The removal of the farmstead from the “free” real estate market means, from the purely economic standpoint, the security of the peasant’s work place. In reality it means much more, namely the preservation of the homeland and the prevention of being uprooted.
The security of agriculture production was achieved through departure from the world market and from selfish agricultural speculation.
The peasant receives the security of firm prices for his produces and the security of being able to sell them. The worry about surpluses has been taken from him. In liberal times, good harvests depressed prices. In the National Socialist state surplus production is absorbed by a systematic state supply economy and, if necessary, brought to market at appropriate prices.
Pricing is no longer arbitrary, rather authoritarian.

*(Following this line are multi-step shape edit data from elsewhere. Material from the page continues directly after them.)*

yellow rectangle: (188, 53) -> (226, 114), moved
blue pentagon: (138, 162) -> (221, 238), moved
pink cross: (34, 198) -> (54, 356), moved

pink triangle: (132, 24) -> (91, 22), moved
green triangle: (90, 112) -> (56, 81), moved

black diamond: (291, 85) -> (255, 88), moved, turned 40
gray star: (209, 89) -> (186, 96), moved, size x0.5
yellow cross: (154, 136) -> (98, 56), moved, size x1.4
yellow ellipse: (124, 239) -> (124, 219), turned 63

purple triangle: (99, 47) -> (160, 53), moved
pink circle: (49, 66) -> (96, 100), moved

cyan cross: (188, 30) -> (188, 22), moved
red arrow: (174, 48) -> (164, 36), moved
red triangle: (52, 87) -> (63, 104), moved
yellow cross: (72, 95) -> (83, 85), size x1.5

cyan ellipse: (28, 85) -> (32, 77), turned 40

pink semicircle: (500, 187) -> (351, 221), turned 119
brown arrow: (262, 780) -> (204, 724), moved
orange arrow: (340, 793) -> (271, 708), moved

In the future the businessman no longer needs to be a selfish speculator, rather he becomes a useful distributor in the folk economy.

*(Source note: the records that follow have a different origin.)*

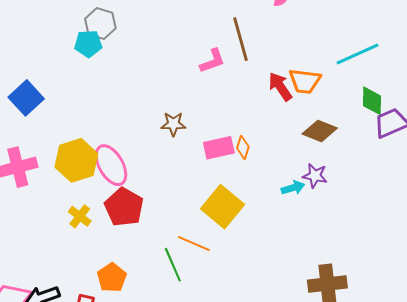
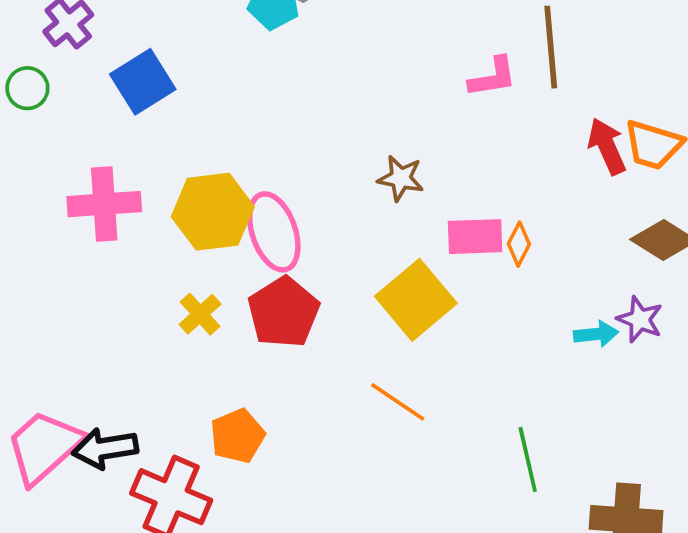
yellow square: (222, 207) -> (416, 300), moved
green line: (173, 265) -> (528, 459), moved

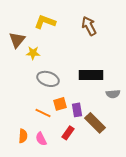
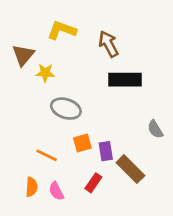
brown arrow: (89, 26) -> (108, 44), moved
black rectangle: (91, 75) -> (125, 80), moved
gray semicircle: (113, 94) -> (155, 129), turned 64
orange line: (43, 113) -> (47, 155), moved

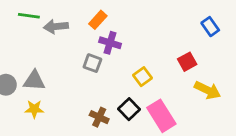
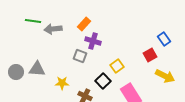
blue rectangle: (210, 27) -> (164, 39), moved
yellow star: (34, 109) -> (62, 83), moved
black square: (129, 109) -> (103, 81), moved

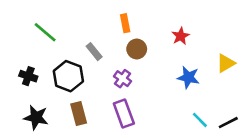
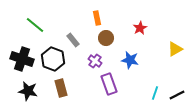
black cross: (28, 76) -> (22, 59), size x1.6
blue star: (188, 77) -> (130, 60), moved
purple rectangle: (124, 114) -> (109, 84), moved
cyan line: (200, 120) -> (155, 93), turned 64

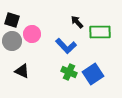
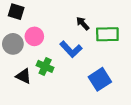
black square: (12, 20) -> (16, 12), moved
green cross: (69, 72) -> (45, 66), moved

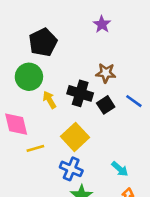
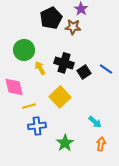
black pentagon: (43, 42) -> (51, 18), moved
brown star: (106, 73) -> (73, 27), moved
blue cross: (71, 169) -> (37, 126), moved, turned -30

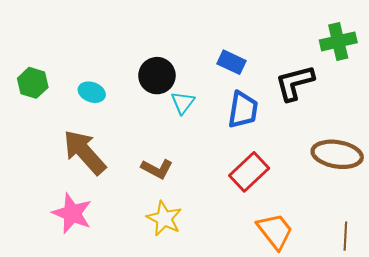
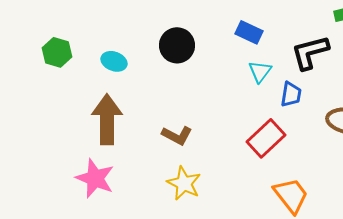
cyan triangle: (183, 103) -> (260, 71), moved
blue trapezoid: (243, 110) -> (291, 94), moved, size x0.7
brown arrow: (84, 152) -> (107, 119), turned 42

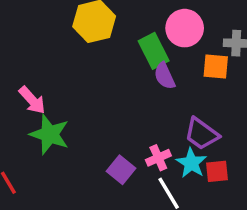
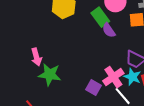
pink arrow: (32, 100) -> (36, 57), turned 36
pink cross: (158, 158) -> (113, 77), size x1.5

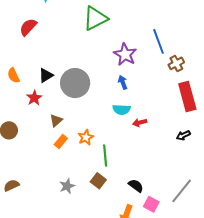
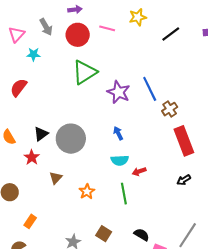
purple star: (125, 54) -> (118, 92), moved
orange rectangle: (61, 142) -> (30, 221), moved
green line: (105, 156) -> (124, 194), moved

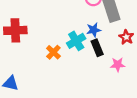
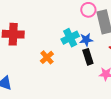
cyan cross: (76, 41) -> (70, 38), moved

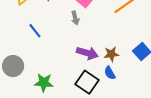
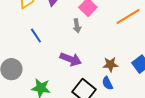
purple arrow: (87, 53) -> (71, 59), moved

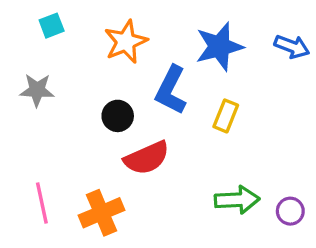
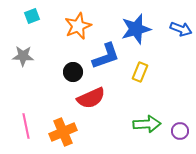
blue L-shape: (171, 90) -> (106, 56), turned -136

Money acquisition and the military security of the German folk demanded limitations even on some of the genuinely necessary agricultural imports of foodstuffs and fodder.
It was hence necessary to quickly and energetically promote surplus domestic production and to thereby make the domestic agricultural market more and more efficient.

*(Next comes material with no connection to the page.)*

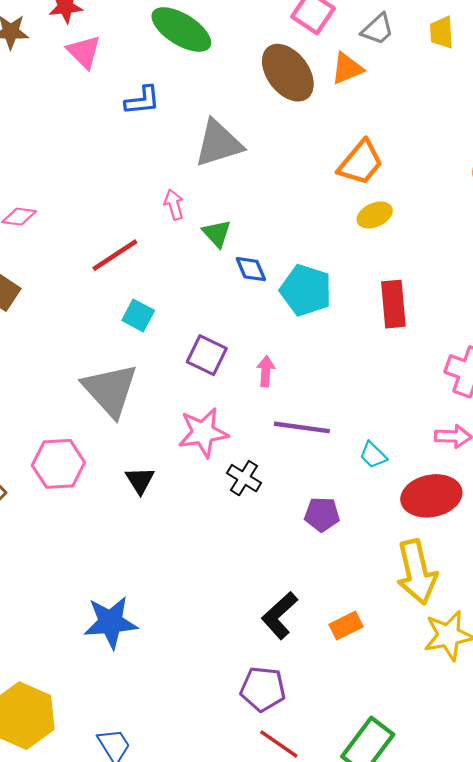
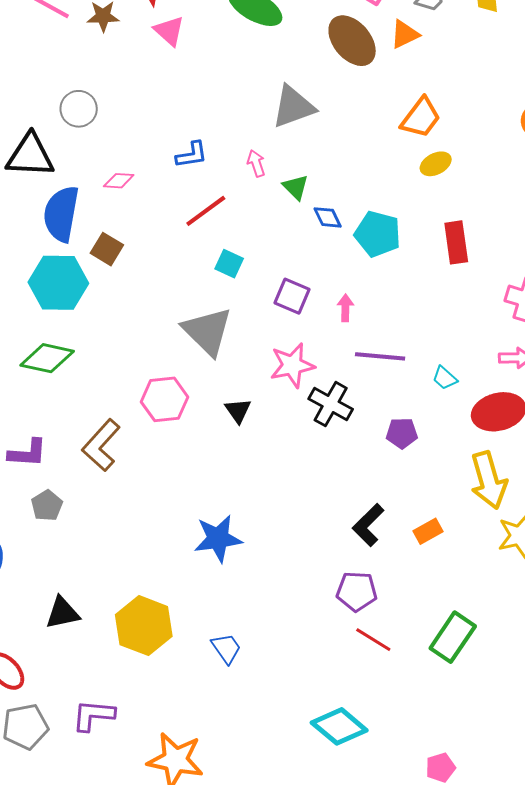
blue L-shape: (142, 100) -> (192, 155), moved
black cross: (244, 478) -> (331, 404), size x1.4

However, the country people would have never heard such an appeal for increased production, if they did not now, after many centuries, again have a feeling of trust, security and systematic order of their life. Only that made it possible for German peasantry to increase the domestic supply of the German folk from about 65% to approximately 83% of the total need.
The German peasant is thus filled with pride and self-respect, because he has contributed such a substantial portion toward the achievement of the political and military freedom of action of his folk. The German peasant has in difficult times achieved what friendly and less unfriendly neighbors alike admire: The German folk has plenty to eat despite the English blockade.
Security of its daily bread did not only strengthen the German folk’s confidence in its own strength: it has above all found understanding for the significance of the “treasure of the field” and its guardian and multiplier – the peasant.
One also knows today that the physical and psychological condition of the folk is secure for the future through the valuable gene pool of the peasantry’s fertility. The SS has long been a champion for the restoration of an economically healthy and racially splendid peasantry. The Reichsführer SS himself is a trained farmer. The SS has made the preservation and increase of valuable blood in its ranks a fact by means of strict clan laws, for example through the engagement order of the Reichsführer SS of December 31, 1931. Among urban SS man as well it awakens understanding of the laws of nature, they rule over the peasant’s fields no less than they do over the generations of one’s own clan. The SS man, whether peasant or city dweller, against learns to think in terms of generations, an important characteristic of any leadership strata.
Another characteristic is inner freedom. Whoever has his own land under his feet, does not have to dance to another man’s fiddle, rather he can act according to his own conscience. The Führer has given the Reichsführer the task of protecting the German folk. One day the farmsteads of Germanic warrior peasants will form the distant borders of a greater Europe.